* Exercise description
From the line that includes "Humble Student of the Markets" to the last line of the data, quote each line precisely; both boundary lines belong in the answer.
The input below:
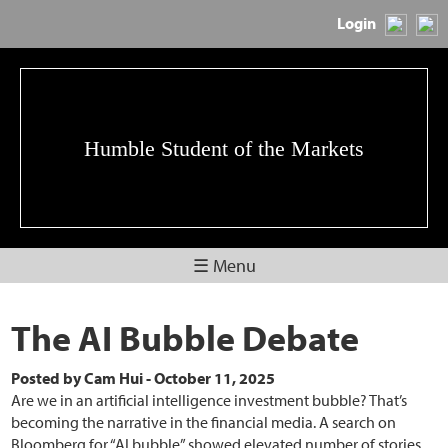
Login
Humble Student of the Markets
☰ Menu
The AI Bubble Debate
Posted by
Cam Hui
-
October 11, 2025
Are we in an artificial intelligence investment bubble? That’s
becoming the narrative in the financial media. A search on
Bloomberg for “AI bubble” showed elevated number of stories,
End of The input.
* Answer box
Humble Student of the Markets
☰ Menu
The AI Bubble Debate
Posted by
Cam Hui
-
October 11, 2025
Are we in an artificial intelligence investment bubble? That’s
becoming the narrative in the financial media. A search on
Bloomberg for “AI bubble” showed elevated number of stories,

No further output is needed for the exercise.